Throughout history discussions around the role and tasks of central banks have been confined within a very few circles of financiers and technocrats. Under the influence of the so-called “Washington consensus”, all western central banks were gradually reformed to adopt new regimes of independence and price stability mandates. The Bank of England was thus granted independence in 1997, while the European Central Bank’s independence was seen by some countries as a precondition for its very existence.

There are some valid justifications for this development. The main rationale was that central banks would do a better job if they were institutionally separated from fiscal decision makers and therefore from political cycles interference on monetary policy. In practice, central bank independence also meant that central banks weren’t allowed to finance governments. This prohibition would force governments to borrow from the markets instead, and in turn manage their budget with greater care than in the past.

For some time, the transformation of the central banks’ institutional arrangements was perceived to be a success. Virtually all mainstream economists have praised ‘the great moderation’, referencing the fact that inflation has been ‘under control’ for the past 30 years. But in fact, what was actually going on in economies was laying the foundations for the largest financial crisis in modern history.

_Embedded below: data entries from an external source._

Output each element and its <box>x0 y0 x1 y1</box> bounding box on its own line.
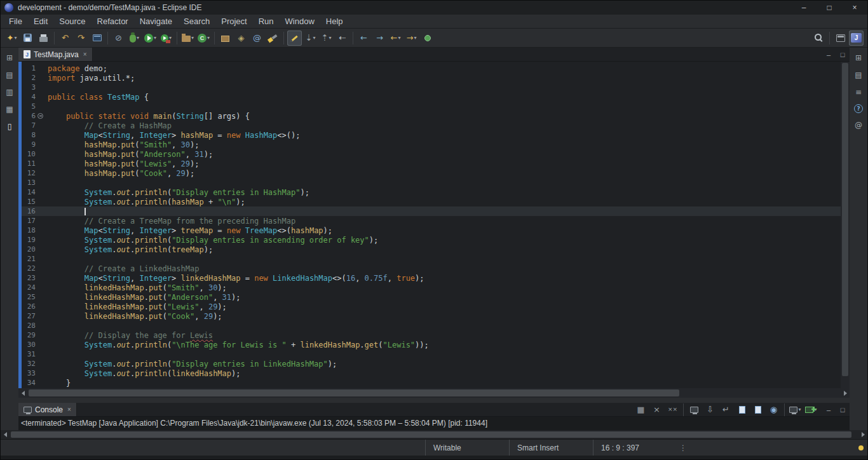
code-line-18[interactable]: 18 Map<String, Integer> treeMap = new Tr… <box>22 226 850 235</box>
javadoc-button[interactable]: @ <box>250 30 264 46</box>
code-line-11[interactable]: 11 hashMap.put("Lewis", 29); <box>22 159 850 168</box>
scroll-left-icon[interactable] <box>1 430 10 439</box>
task-list-view-button[interactable]: ▤ <box>853 70 864 80</box>
remove-launch-button[interactable]: × <box>649 402 664 417</box>
menu-edit[interactable]: Edit <box>28 15 53 27</box>
titlebar[interactable]: development - demo/demo/TestMap.java - E… <box>1 1 867 15</box>
code-line-25[interactable]: 25 linkedHashMap.put("Anderson", 31); <box>22 292 850 302</box>
clear-console-button[interactable] <box>687 402 702 417</box>
outline-view-button[interactable]: ≡ <box>853 87 864 97</box>
open-perspective-button[interactable] <box>833 30 848 46</box>
code-line-14[interactable]: 14 System.out.println("Display entries i… <box>22 187 850 197</box>
bottom-scroll-thumb[interactable] <box>11 431 851 438</box>
new-java-project-button[interactable]: ▾ <box>180 30 195 46</box>
menu-help[interactable]: Help <box>320 15 349 27</box>
status-overflow-handle[interactable]: ⋮ <box>677 443 689 452</box>
back-button[interactable]: ←▾ <box>388 30 403 46</box>
code-line-1[interactable]: 1package demo; <box>22 64 850 73</box>
forward-button[interactable]: →▾ <box>404 30 419 46</box>
code-line-10[interactable]: 10 hashMap.put("Anderson", 31); <box>22 149 850 159</box>
previous-edit-location-button[interactable]: ← <box>356 30 371 46</box>
code-line-15[interactable]: 15 System.out.println(hashMap + "\n"); <box>22 197 850 206</box>
fold-collapse-icon[interactable] <box>37 113 43 119</box>
code-line-34[interactable]: 34 } <box>22 378 850 388</box>
next-edit-location-button[interactable]: → <box>372 30 387 46</box>
scroll-left-icon[interactable] <box>18 388 27 398</box>
save-button[interactable] <box>20 30 35 46</box>
print-button[interactable] <box>36 30 51 46</box>
code-line-29[interactable]: 29 // Display the age for Lewis <box>22 330 850 340</box>
undo-button[interactable]: ↶ <box>58 30 72 46</box>
code-line-23[interactable]: 23 Map<String, Integer> linkedHashMap = … <box>22 273 850 283</box>
menu-file[interactable]: File <box>3 15 28 27</box>
run-button[interactable]: ▾ <box>143 30 158 46</box>
remove-all-launches-button[interactable]: ×× <box>665 402 680 417</box>
code-line-5[interactable]: 5 <box>22 102 850 111</box>
pin-console-button[interactable]: ◉ <box>766 402 781 417</box>
console-output[interactable]: <terminated> TestMap [Java Application] … <box>18 417 850 430</box>
navigator-view-button[interactable]: ▦ <box>4 104 15 114</box>
code-line-3[interactable]: 3 <box>22 83 850 92</box>
open-console-button[interactable]: ▾ <box>804 402 818 417</box>
code-line-2[interactable]: 2import java.util.*; <box>22 73 850 83</box>
display-console-button[interactable]: ▾ <box>788 402 803 417</box>
code-line-20[interactable]: 20 System.out.println(treeMap); <box>22 245 850 254</box>
restore-views-button[interactable]: ⊞ <box>4 53 15 63</box>
code-line-22[interactable]: 22 // Create a LinkedHashMap <box>22 264 850 273</box>
editor-horizontal-scrollbar[interactable] <box>18 388 850 398</box>
code-line-17[interactable]: 17 // Create a TreeMap from the precedin… <box>22 216 850 226</box>
previous-annotation-button[interactable]: ⇡▾ <box>319 30 334 46</box>
help-view-button[interactable]: ? <box>854 104 863 113</box>
code-line-4[interactable]: 4public class TestMap { <box>22 92 850 102</box>
bottom-scroll-track[interactable] <box>10 430 858 439</box>
menu-search[interactable]: Search <box>178 15 215 27</box>
package-explorer-view-button[interactable]: ▤ <box>4 70 15 80</box>
menu-navigate[interactable]: Navigate <box>134 15 178 27</box>
menu-window[interactable]: Window <box>280 15 320 27</box>
minimize-editor-button[interactable]: – <box>822 48 836 61</box>
scroll-right-icon[interactable] <box>858 430 867 439</box>
code-line-26[interactable]: 26 linkedHashMap.put("Lewis", 29); <box>22 302 850 311</box>
horizontal-scroll-track[interactable] <box>27 388 841 398</box>
maximize-window-button[interactable]: □ <box>817 1 842 15</box>
new-package-button[interactable] <box>218 30 233 46</box>
java-perspective-button[interactable]: J <box>849 30 864 46</box>
show-stdout-button[interactable] <box>735 402 749 417</box>
code-line-9[interactable]: 9 hashMap.put("Smith", 30); <box>22 140 850 149</box>
tab-testmap-java[interactable]: J TestMap.java × <box>18 48 93 61</box>
maximize-console-button[interactable]: □ <box>836 403 850 416</box>
minimize-window-button[interactable]: – <box>791 1 817 15</box>
vertical-scroll-thumb[interactable] <box>842 63 848 376</box>
scroll-right-icon[interactable] <box>841 388 850 398</box>
show-stderr-button[interactable] <box>750 402 765 417</box>
code-line-28[interactable]: 28 <box>22 321 850 330</box>
project-explorer-view-button[interactable]: ▥ <box>4 87 15 97</box>
word-wrap-button[interactable]: ↵ <box>719 402 733 417</box>
open-terminal-button[interactable] <box>90 30 104 46</box>
code-line-33[interactable]: 33 System.out.println(linkedHashMap); <box>22 369 850 378</box>
new-wizard-button[interactable]: ✦▾ <box>4 30 19 46</box>
code-line-19[interactable]: 19 System.out.println("Display entries i… <box>22 235 850 245</box>
open-editor-icon[interactable]: ▯ <box>4 121 15 132</box>
code-editor[interactable]: 1package demo;2import java.util.*;34publ… <box>18 62 850 388</box>
close-window-button[interactable]: × <box>842 1 867 15</box>
search-button[interactable] <box>266 30 280 46</box>
menu-run[interactable]: Run <box>253 15 280 27</box>
next-annotation-button[interactable]: ⇣▾ <box>303 30 318 46</box>
external-tools-button[interactable]: ▾ <box>159 30 173 46</box>
menu-refactor[interactable]: Refactor <box>92 15 134 27</box>
code-line-13[interactable]: 13 <box>22 178 850 187</box>
bottom-horizontal-scrollbar[interactable] <box>1 430 867 439</box>
pin-editor-button[interactable] <box>420 30 435 46</box>
tab-console[interactable]: Console × <box>18 403 77 416</box>
restore-views-button[interactable]: ⊞ <box>853 53 864 63</box>
code-line-32[interactable]: 32 System.out.println("Display entries i… <box>22 359 850 369</box>
code-line-6[interactable]: 6 public static void main(String[] args)… <box>22 111 850 121</box>
code-line-7[interactable]: 7 // Create a HashMap <box>22 121 850 130</box>
menu-source[interactable]: Source <box>53 15 91 27</box>
new-class-button[interactable]: C▾ <box>196 30 211 46</box>
mark-occurrences-button[interactable] <box>287 30 302 46</box>
code-line-16[interactable]: 16 <box>22 206 850 216</box>
terminate-button[interactable]: ■ <box>634 402 648 417</box>
tab-close-icon[interactable]: × <box>83 51 87 58</box>
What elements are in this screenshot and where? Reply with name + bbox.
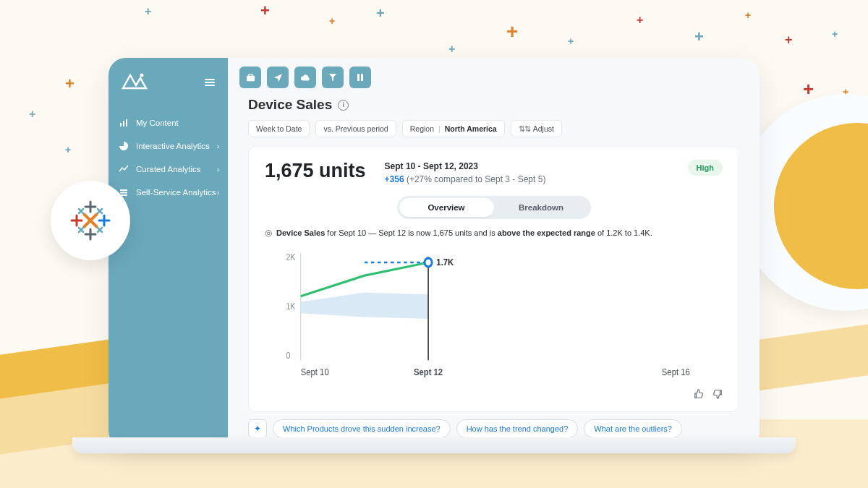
thumbs-down-button[interactable]: [712, 389, 723, 401]
app-logo-icon: [122, 71, 148, 94]
laptop-base: [72, 437, 796, 453]
bar-chart-icon: [119, 118, 129, 128]
toolbar-filter-button[interactable]: [322, 67, 344, 88]
chevron-right-icon: ›: [217, 142, 219, 150]
svg-rect-19: [120, 123, 122, 127]
svg-text:Sept 12: Sept 12: [414, 367, 443, 377]
app-window: My Content Interactive Analytics › Curat…: [109, 58, 760, 448]
adjust-button[interactable]: ⇅⇅ Adjust: [511, 120, 562, 137]
svg-rect-23: [120, 192, 127, 194]
svg-text:Sept 16: Sept 16: [662, 367, 690, 377]
filter-period-chip[interactable]: Week to Date: [248, 120, 310, 137]
tab-breakdown[interactable]: Breakdown: [494, 198, 589, 217]
filter-region-chip[interactable]: Region|North America: [402, 120, 505, 137]
svg-text:2K: 2K: [286, 253, 295, 262]
status-badge: High: [688, 160, 723, 176]
toolbar-briefcase-button[interactable]: [239, 67, 261, 88]
suggestion-chip[interactable]: Which Products drove this sudden increas…: [273, 419, 451, 438]
insight-text: ◎ Device Sales for Sept 10 — Sept 12 is …: [265, 228, 723, 238]
chevron-right-icon: ›: [217, 166, 219, 174]
chevron-right-icon: ›: [217, 189, 219, 197]
nav-label: Self-Service Analytics: [136, 188, 216, 197]
sliders-icon: ⇅⇅: [519, 124, 530, 133]
metric-meta: Sept 10 - Sept 12, 2023 +356 (+27% compa…: [385, 160, 546, 186]
sidebar-item-interactive-analytics[interactable]: Interactive Analytics ›: [109, 134, 228, 158]
svg-text:1.7K: 1.7K: [436, 257, 454, 267]
toolbar-cloud-button[interactable]: [294, 67, 316, 88]
svg-rect-20: [123, 121, 124, 127]
pie-chart-icon: [119, 141, 129, 151]
svg-rect-28: [361, 74, 363, 81]
sidebar-item-self-service-analytics[interactable]: Self-Service Analytics ›: [109, 181, 228, 204]
nav-label: Curated Analytics: [136, 165, 201, 174]
svg-text:Sept 10: Sept 10: [301, 367, 329, 377]
sidebar-collapse-button[interactable]: [205, 77, 215, 87]
svg-rect-27: [357, 74, 359, 81]
metric-card: 1,675 units Sept 10 - Sept 12, 2023 +356…: [248, 146, 739, 412]
nav-label: My Content: [136, 119, 179, 127]
suggestion-chip[interactable]: What are the outliers?: [584, 419, 682, 438]
target-icon: ◎: [265, 228, 272, 238]
ai-suggestions-button[interactable]: ✦: [248, 419, 267, 438]
svg-text:1K: 1K: [286, 301, 295, 311]
toolbar: [228, 58, 760, 97]
suggestion-chip[interactable]: How has the trend changed?: [456, 419, 579, 438]
main-area: Device Sales i Week to Date vs. Previous…: [228, 58, 760, 448]
line-chart-icon: [119, 164, 129, 174]
tableau-logo-badge: [51, 181, 130, 260]
metric-chart: 2K 1K 0: [265, 244, 723, 385]
sidebar-item-my-content[interactable]: My Content: [109, 111, 228, 134]
sidebar-item-curated-analytics[interactable]: Curated Analytics ›: [109, 158, 228, 181]
view-toggle: Overview Breakdown: [397, 196, 591, 219]
svg-rect-26: [248, 74, 252, 76]
toolbar-pause-button[interactable]: [349, 67, 371, 88]
page-title: Device Sales: [248, 97, 332, 113]
svg-text:0: 0: [286, 351, 290, 360]
toolbar-send-button[interactable]: [267, 67, 289, 88]
svg-point-18: [140, 74, 144, 77]
thumbs-up-button[interactable]: [694, 389, 704, 401]
svg-rect-22: [120, 189, 127, 191]
svg-point-35: [425, 258, 432, 267]
metric-value: 1,675 units: [265, 160, 366, 182]
filter-compare-chip[interactable]: vs. Previous period: [315, 120, 396, 137]
svg-rect-21: [126, 119, 127, 127]
info-icon[interactable]: i: [338, 100, 349, 111]
nav-label: Interactive Analytics: [136, 142, 210, 150]
sidebar: My Content Interactive Analytics › Curat…: [109, 58, 228, 448]
suggestion-row: ✦ Which Products drove this sudden incre…: [248, 419, 739, 438]
tab-overview[interactable]: Overview: [399, 198, 494, 217]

Central banks didn’t see the crisis coming, nor did they find sufficient responses to it. In spite of their independence, central banks role have been heavily embarking on policies with political implications and their powerful tools have both been misused and ineffective.

Against this background, we hope to shed light on some of the key lessons which should be drawn from the financial crisis.

Lesson 1: No more independence without accountability

The first lesson is that central banks’ independence does not mean their decisions do not have political implications. Despite decisions being made under narrowly technical considerations and parameters, they can have huge political consequences, and therefore central banks should be subject to scrutiny by and be accountable to political institutions.

In the peak of the financial crash, the crisis-management in the euro area did not go well, and decisions made had disastrous results for the economies most struggling in the eurozone. Alongside the series ‘last chance” summits in Brussels, the European Central Bank (ECB) has emerged as perhaps the most decisive institution in tackling the crisis, but also the most controversial one.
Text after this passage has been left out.